- Illegal mobile manufacturing and IMEI tampering unit busted in Delhi's Karol Bagh
- Five men arrested and 1,826 phones and laptops with IMEI tampering software recovered
- Accused used software to change IMEIs on old motherboards in new phone bodies
An illegal mobile manufacturing and IMEI tampering unit has been busted in Delhi's Karol Bagh in a major success in combating cybercrime. Five men have been arrested, and 1,826 phones and laptops with IMEI tampering software were recovered during Operation Cyberhawk.
IMEI is a unique 15-digit serial number assigned to mobile phones that can be used to identify and track a specific device.
The accused allegedly tampered with this unique number to avoid detection of devices that were either stolen or meant for use in cyberfraud.
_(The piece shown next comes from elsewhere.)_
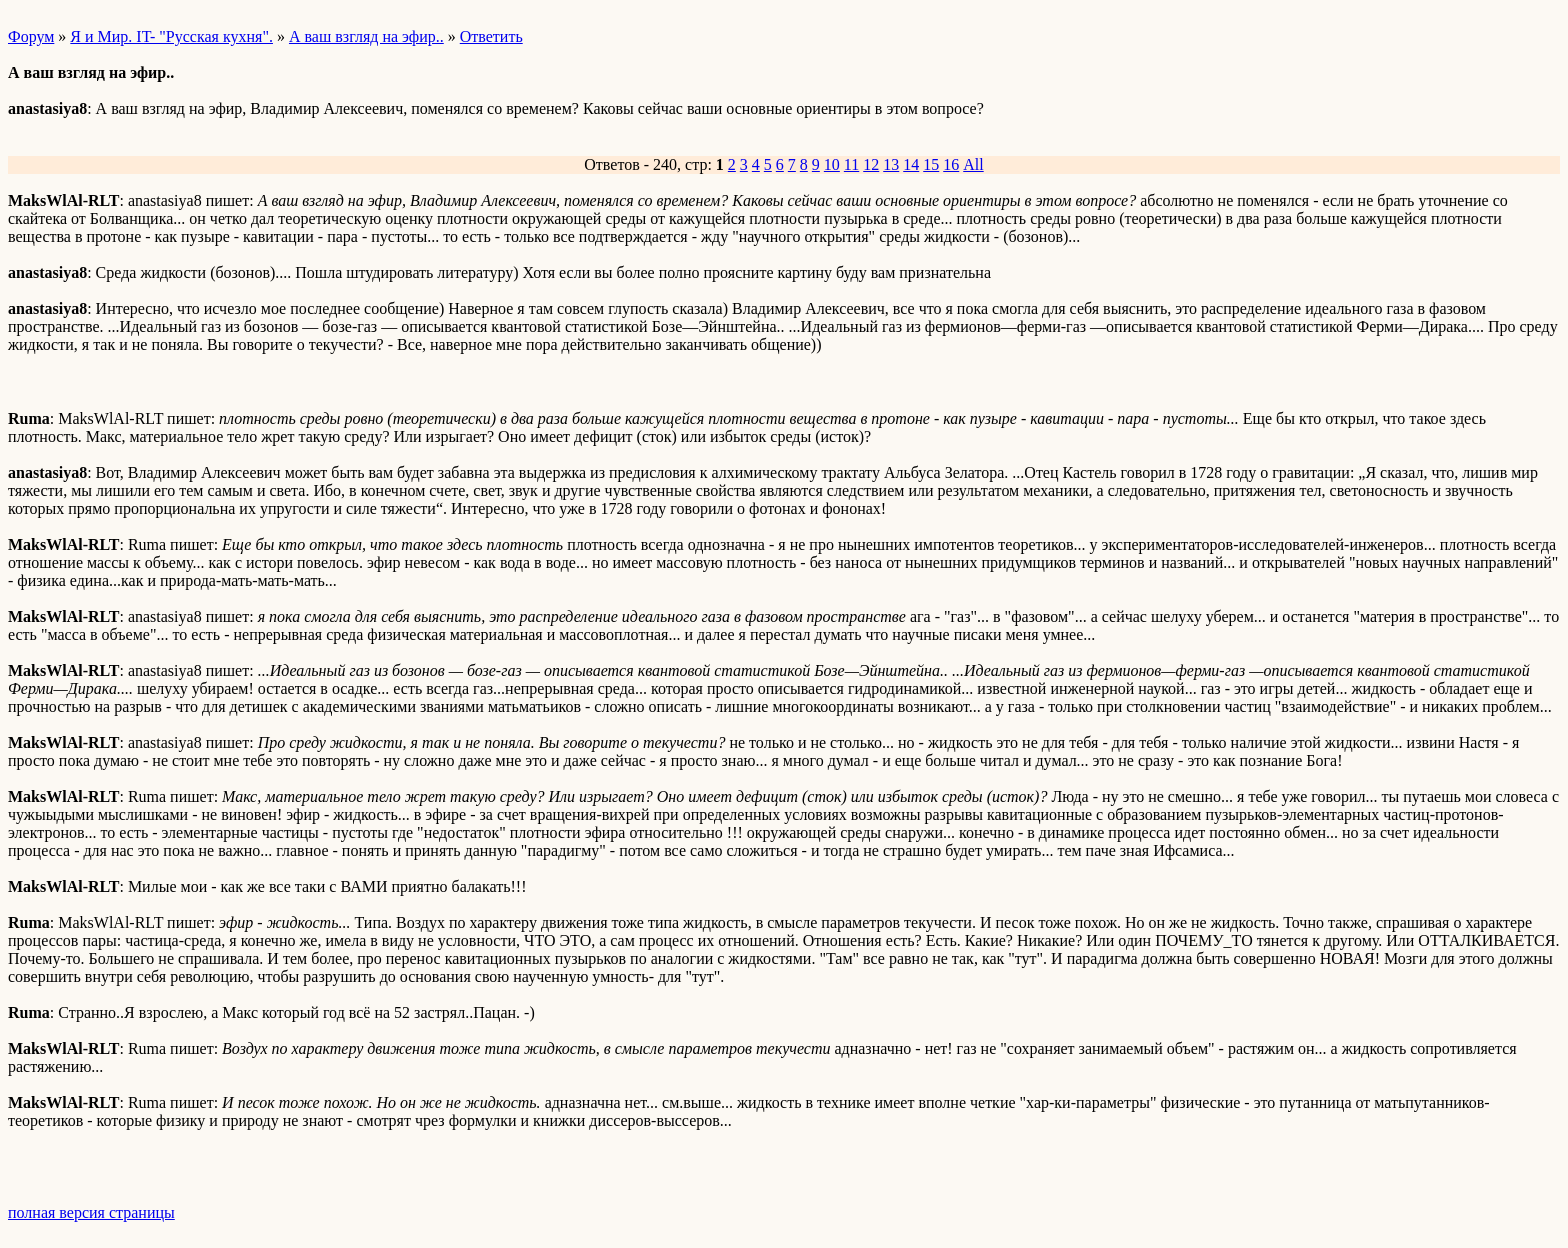  Describe the element at coordinates (891, 164) in the screenshot. I see `13` at that location.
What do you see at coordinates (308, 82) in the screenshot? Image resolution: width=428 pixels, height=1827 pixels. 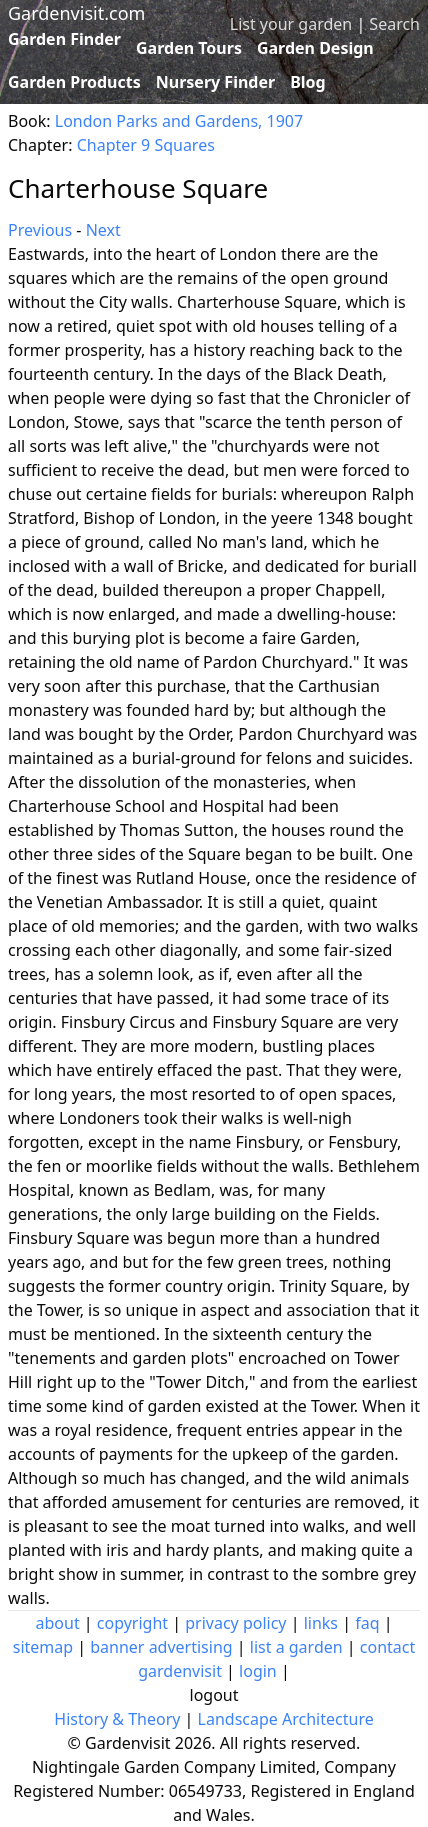 I see `Blog` at bounding box center [308, 82].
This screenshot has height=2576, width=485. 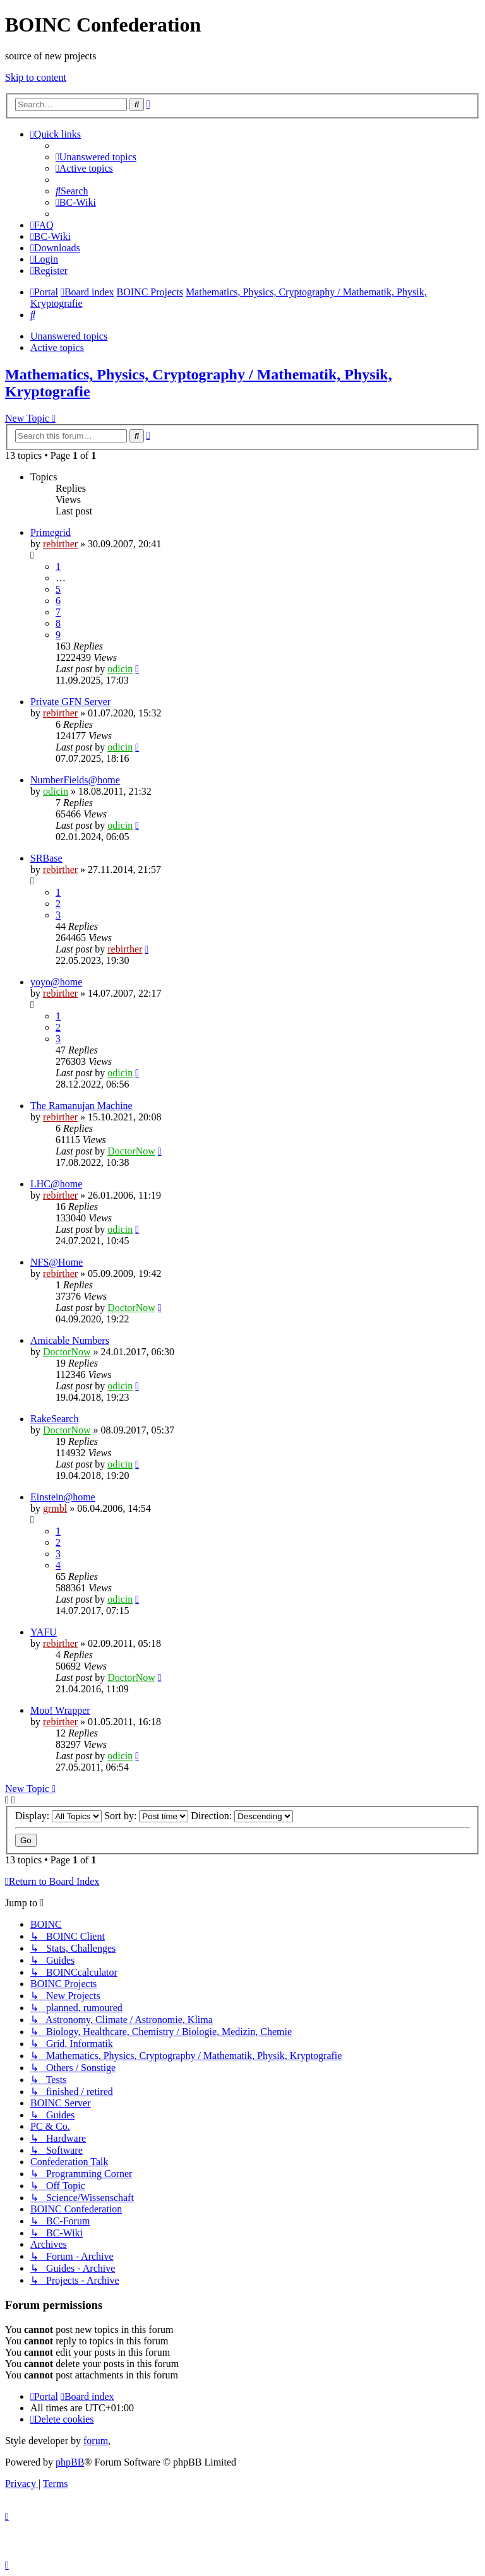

Besides finished and semi-finished smartphones and keypad models, the police also recovered specialized software, IMEI scanners, thousands of mobile body parts, and printed IMEI labels.
The Karol Bagh police station had been monitoring suspicious mobile phone activity in the Beadonpura area for the past 15 days. The police received continuous inputs that an illegal mobile phone assembly and IMEI tampering business was operating on the fourth floor of a building in the area.
After confirmation, the team was instructed to catch the accused red-handed and dismantle the unit. On November 20, the team raided Aditya Electronics & Accessories located on the fourth floor of a commercial building in Beadonpura.
During the raid, five people were found fitting old mobile phone motherboards into new body parts. IMEI-changing software was running on their laptops. The phones that were ready with new IMEIs were also being packaged there.
All five accused -- Ashok Kumar, Ramnarayan, Dharmendra Kumar, Deepanshu, and Deepak -- were arrested on the spot.
The accused claimed they bought old and damaged mobile motherboards and stolen phones at low prices from scrap dealers in and around Delhi. The new mobile bodies were imported from China through spare parts suppliers.
Then they used the IMEIs of the old phones to create a new handset that would not be available in the mobile manufacturing databases. This was done using software like WRITEIMEI 0.2.2 and WRITEIMEI 2.0.
The finished phones were then sold through various channels in Karol Bagh, Gaffar Market, and other popular mobile phone markets in Delhi-NCR. The unit was operating on a large scale, shipping hundreds of counterfeit phones every month.
The customers of such products were mostly criminals trying to avoid tracking.
The police are now investigating who sourced the spare parts from China and who were the end users of these products.